Se nos exige amar u odiar tal o cual país o tal o cual pueblo. Pero algunos de nosotros sentimos demasiado bien nuestras semejanzas con todos los hombres para aceptar esta elección. La única manera de amar al pueblo ruso, en reconocimiento de lo que jamás ha dejado de ser, es decir, la levadura del mundo desde donde habla Tolstoi y Gorki, no es la de desearle las aventuras del poder, sino la de ahorrarle, después de tantas pruebas pasadas, un nuevo y terrible derramamiento de sangre. Lo mismo para el pueblo americano y para la desgraciada Europa. Esta es la clase de verdades elementales que se olvidan entre los furores del presente.
Sí, lo que hay que combatir hoy es el miedo y el silencio, y con ellos la separación de los espíritus y las almas que ello implica. Lo que hay que defender es el diálogo y la comunicación universal entre los hombres. La servidumbre, la injusticia, la mentira, son las calamidades que rompen esta comunicación e interfieren el diálogo. Es por eso que debemos rechazarlos. Pero estas calamidades son hoy la materia misma de la historia y, por lo tanto, muchos hombres las consideran como males necesarios. Y es bien cierto, por supuesto, que nosotros no podemos escapar de la historia, puesto que estamos sumergidos hasta el cuello en ella. Pero se puede pretender luchar en la historia para preservar esa parte del hombre que no pertenece a ella. Esto es todo lo que yo he querido decir aquí. Y en todo caso yo definiré mejor esta actitud y el espíritu de estos artículos, por un razonamiento sobre el cual quisiera, antes de terminar, que se medite lealmente.
Un gran experimento encamina hoy día a todas las naciones del mundo según las leyes del poder y la dominación. Yo no diré que hay que impedir o dejar continuar este experimento. El tal experimento tiene necesidad de que lo ayudemos y, por el momento, se ríe de nuestra oposición. El experimento continuará, entonces. Yo plantearé simplemente esta pregunta: ¿qué pasará si el experimento fracasa, si la lógica de la historia, sobre la cual tantas mentes descansan, fracasa? ¿ qué pasará, si a pesar de dos o tres guerras, a pesar del sacrificio de muchas generaciones y de algunos valores, nuestros nietos, suponiendo que ellos existan, no se encuentran más cerca de la sociedad universal? Pasará que los sobrevivientes de ese experimento no tendrán siquiera la fuerza para ser testigos de su propia agonía. Puesto que el experimento prosigue y que es inevitable que siga adelante, no es malo que los hombres asuman la tarea de preservar, a lo largo de la historia apocalíptica que nos espera, la reflexión modesta que, sin pretender resolverlo todo, estará siempre dispuesta a dar un sentido a la vida cotidiana, en cualquier momento. Lo esencial es que los hombres pesen bien, de una vez por todas, el precio que tendrán que pagar.

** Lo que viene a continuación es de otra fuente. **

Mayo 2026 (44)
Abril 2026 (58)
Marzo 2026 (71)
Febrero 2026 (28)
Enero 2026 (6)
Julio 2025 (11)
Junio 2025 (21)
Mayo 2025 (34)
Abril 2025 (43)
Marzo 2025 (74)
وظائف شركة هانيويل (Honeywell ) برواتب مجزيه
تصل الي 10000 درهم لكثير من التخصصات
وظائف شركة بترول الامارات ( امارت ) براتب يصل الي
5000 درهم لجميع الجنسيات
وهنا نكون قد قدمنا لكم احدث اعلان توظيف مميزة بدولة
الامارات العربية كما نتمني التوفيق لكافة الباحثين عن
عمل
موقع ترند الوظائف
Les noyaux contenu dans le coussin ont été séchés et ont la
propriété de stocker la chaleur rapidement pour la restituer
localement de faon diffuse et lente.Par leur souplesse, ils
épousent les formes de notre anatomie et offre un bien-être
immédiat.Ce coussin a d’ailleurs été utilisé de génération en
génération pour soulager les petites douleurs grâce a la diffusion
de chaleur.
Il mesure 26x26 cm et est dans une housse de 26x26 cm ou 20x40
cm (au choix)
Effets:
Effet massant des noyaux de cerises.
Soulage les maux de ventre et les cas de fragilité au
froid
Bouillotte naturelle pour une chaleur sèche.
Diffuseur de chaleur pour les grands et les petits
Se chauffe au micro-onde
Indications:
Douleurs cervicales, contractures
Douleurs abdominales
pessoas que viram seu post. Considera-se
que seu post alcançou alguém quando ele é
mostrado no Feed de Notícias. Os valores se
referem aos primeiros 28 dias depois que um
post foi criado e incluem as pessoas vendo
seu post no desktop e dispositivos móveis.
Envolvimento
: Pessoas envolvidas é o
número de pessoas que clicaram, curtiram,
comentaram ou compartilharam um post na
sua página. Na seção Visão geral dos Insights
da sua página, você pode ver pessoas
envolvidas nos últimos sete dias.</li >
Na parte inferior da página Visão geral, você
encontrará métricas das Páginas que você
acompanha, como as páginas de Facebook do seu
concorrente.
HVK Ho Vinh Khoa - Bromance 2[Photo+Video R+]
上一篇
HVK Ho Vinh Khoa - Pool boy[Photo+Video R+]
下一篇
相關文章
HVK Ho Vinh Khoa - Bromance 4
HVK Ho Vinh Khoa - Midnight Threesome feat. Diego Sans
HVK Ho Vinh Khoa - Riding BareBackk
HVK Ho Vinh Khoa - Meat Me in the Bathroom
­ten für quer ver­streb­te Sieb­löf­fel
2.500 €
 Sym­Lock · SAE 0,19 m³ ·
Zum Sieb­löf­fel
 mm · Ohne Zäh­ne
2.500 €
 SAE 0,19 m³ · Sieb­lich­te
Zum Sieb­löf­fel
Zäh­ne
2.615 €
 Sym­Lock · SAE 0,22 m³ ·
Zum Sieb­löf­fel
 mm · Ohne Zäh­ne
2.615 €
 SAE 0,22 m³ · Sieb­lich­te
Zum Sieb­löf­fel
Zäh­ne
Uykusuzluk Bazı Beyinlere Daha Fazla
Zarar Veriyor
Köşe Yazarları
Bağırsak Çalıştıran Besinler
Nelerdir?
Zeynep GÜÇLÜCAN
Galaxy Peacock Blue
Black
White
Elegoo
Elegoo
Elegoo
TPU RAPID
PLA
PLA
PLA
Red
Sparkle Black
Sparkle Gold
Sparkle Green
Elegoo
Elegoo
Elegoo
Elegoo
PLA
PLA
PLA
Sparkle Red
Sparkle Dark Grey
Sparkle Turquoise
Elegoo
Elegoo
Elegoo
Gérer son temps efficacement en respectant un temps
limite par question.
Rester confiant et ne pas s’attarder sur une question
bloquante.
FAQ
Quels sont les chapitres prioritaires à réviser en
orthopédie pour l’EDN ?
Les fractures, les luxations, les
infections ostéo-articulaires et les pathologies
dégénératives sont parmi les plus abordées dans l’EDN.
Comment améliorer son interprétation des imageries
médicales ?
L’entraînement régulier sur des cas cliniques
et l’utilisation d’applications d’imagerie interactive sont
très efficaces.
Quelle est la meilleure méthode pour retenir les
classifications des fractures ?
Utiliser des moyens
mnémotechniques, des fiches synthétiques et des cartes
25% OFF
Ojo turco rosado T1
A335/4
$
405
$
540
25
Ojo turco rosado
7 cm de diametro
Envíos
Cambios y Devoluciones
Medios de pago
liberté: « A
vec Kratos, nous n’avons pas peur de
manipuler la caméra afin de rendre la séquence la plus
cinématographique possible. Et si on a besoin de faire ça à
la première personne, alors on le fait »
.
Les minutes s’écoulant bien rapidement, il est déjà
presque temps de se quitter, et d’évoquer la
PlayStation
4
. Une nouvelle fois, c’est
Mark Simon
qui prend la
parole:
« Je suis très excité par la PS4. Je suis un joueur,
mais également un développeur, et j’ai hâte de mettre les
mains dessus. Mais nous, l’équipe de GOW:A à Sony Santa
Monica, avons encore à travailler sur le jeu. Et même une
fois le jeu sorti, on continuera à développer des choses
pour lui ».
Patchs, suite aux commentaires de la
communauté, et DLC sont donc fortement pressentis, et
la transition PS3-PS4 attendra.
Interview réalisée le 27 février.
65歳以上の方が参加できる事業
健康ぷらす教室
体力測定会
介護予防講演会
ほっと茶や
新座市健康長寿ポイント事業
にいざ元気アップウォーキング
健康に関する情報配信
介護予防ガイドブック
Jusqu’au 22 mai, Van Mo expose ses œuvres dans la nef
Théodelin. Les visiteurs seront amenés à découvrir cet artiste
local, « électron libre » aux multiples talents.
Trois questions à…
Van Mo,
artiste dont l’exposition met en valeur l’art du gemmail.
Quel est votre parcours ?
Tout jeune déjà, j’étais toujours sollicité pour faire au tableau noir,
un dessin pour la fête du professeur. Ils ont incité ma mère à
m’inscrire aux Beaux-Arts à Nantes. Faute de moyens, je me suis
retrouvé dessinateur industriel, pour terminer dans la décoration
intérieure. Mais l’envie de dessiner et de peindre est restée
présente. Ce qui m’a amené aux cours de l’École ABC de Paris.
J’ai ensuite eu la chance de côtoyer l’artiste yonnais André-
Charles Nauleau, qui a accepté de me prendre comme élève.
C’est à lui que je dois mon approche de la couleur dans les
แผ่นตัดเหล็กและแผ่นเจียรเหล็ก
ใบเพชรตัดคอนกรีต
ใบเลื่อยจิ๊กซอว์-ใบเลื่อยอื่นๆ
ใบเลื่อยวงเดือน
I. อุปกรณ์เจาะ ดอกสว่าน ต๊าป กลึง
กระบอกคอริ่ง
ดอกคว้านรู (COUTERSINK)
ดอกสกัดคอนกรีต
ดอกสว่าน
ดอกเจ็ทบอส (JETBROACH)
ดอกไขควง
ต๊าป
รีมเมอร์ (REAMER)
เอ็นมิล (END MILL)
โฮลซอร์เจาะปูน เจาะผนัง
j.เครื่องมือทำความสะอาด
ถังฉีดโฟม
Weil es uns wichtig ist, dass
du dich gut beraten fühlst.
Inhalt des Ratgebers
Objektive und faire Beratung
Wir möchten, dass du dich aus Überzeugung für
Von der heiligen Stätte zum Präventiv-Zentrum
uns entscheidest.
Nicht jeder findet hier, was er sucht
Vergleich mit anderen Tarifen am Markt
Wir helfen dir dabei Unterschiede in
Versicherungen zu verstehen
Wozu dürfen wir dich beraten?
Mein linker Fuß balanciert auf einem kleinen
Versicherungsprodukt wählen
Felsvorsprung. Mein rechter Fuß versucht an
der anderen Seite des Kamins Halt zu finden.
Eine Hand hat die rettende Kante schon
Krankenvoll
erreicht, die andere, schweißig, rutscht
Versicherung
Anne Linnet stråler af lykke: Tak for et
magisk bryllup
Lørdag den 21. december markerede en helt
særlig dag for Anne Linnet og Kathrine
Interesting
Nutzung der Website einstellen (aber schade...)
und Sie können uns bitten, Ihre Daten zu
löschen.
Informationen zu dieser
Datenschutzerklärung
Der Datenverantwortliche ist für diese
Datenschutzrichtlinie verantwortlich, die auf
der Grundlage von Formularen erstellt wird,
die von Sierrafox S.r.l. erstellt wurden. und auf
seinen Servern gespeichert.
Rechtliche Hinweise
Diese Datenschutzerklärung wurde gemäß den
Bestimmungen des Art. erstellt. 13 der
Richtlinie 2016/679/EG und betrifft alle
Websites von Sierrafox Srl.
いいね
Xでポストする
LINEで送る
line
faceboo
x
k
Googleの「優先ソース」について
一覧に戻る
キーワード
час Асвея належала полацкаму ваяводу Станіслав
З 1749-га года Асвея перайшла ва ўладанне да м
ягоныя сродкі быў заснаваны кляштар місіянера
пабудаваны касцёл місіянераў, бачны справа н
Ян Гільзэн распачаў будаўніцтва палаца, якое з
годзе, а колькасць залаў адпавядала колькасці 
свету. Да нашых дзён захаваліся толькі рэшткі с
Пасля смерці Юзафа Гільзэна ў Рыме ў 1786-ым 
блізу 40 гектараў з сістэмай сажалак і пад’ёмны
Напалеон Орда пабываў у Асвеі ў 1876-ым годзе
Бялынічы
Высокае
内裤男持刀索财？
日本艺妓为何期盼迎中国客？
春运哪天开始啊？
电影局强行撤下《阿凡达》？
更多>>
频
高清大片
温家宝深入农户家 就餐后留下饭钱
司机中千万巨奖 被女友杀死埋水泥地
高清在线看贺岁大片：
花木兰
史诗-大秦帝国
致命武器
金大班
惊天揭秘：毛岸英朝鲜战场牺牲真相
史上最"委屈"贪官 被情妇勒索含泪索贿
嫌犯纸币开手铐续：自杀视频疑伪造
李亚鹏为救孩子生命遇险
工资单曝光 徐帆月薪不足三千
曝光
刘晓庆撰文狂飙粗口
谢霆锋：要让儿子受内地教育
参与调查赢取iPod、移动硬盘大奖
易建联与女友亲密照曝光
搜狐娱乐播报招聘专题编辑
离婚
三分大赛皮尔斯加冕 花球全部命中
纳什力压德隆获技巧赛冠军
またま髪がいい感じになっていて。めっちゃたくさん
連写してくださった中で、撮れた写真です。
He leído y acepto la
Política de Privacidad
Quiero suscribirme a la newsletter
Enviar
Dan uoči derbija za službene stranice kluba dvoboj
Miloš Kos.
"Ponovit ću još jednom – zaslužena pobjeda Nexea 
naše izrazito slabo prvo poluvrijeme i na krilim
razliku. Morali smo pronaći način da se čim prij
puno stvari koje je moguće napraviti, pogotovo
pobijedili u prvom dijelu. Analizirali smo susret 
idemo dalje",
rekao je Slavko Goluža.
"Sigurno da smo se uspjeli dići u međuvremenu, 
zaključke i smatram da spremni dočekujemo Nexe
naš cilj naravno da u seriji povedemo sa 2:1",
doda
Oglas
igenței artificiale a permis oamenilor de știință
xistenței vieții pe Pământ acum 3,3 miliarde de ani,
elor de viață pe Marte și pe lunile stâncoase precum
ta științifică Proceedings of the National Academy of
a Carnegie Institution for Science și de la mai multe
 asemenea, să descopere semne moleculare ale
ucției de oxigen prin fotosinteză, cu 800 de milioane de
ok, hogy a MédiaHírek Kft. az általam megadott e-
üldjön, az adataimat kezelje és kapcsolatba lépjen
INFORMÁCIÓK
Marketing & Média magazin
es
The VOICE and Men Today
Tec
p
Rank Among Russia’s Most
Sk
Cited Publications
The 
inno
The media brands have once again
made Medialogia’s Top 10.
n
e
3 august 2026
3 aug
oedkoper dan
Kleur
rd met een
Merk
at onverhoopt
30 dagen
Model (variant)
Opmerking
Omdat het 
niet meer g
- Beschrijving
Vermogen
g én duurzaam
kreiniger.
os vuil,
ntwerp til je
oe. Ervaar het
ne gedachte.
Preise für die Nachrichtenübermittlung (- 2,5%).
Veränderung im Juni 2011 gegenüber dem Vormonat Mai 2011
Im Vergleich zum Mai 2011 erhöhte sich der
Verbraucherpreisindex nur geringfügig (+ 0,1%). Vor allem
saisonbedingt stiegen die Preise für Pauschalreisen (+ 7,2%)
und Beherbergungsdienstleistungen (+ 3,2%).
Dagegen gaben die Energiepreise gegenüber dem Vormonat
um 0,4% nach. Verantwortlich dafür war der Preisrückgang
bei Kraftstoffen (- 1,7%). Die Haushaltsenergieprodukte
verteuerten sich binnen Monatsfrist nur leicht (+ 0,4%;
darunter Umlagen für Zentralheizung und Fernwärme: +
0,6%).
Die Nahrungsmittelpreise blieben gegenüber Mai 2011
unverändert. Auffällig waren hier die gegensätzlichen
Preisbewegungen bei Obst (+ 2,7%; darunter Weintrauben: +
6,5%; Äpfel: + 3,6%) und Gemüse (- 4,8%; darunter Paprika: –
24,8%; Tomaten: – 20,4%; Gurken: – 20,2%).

Yo puedo concluir ahora. Lo que me parece deseable, en este momento, es que en medio de un mundo de muerte, se decida reflexionar sobre la muerte y elegir. Si esto puede hacerse, nos dividiremos entonces entre los que aceptan el rigor de ser los asesinos (verdugos) y los que lo rehúsan con todas sus fuerzas. Puesto que esta terrible división existe, será un progreso al menos hacerla evidente. A través de los cinco continentes, y en los años que vienen, una interminable lucha va a desarrollarse entre la violencia y la prédica. Es cierto que las posibilidades de la primera son mil veces más grandes que las de la última. Pero yo siempre he pensado que si el hombre esperanzado en la condición humana es un loco, el que desespera de los acontecimientos es un cobarde. Y en adelante, el único honor será el de mantener, obstinadamente esta formidable lucha que decidirá por fin si las palabras son más fuertes que las balas.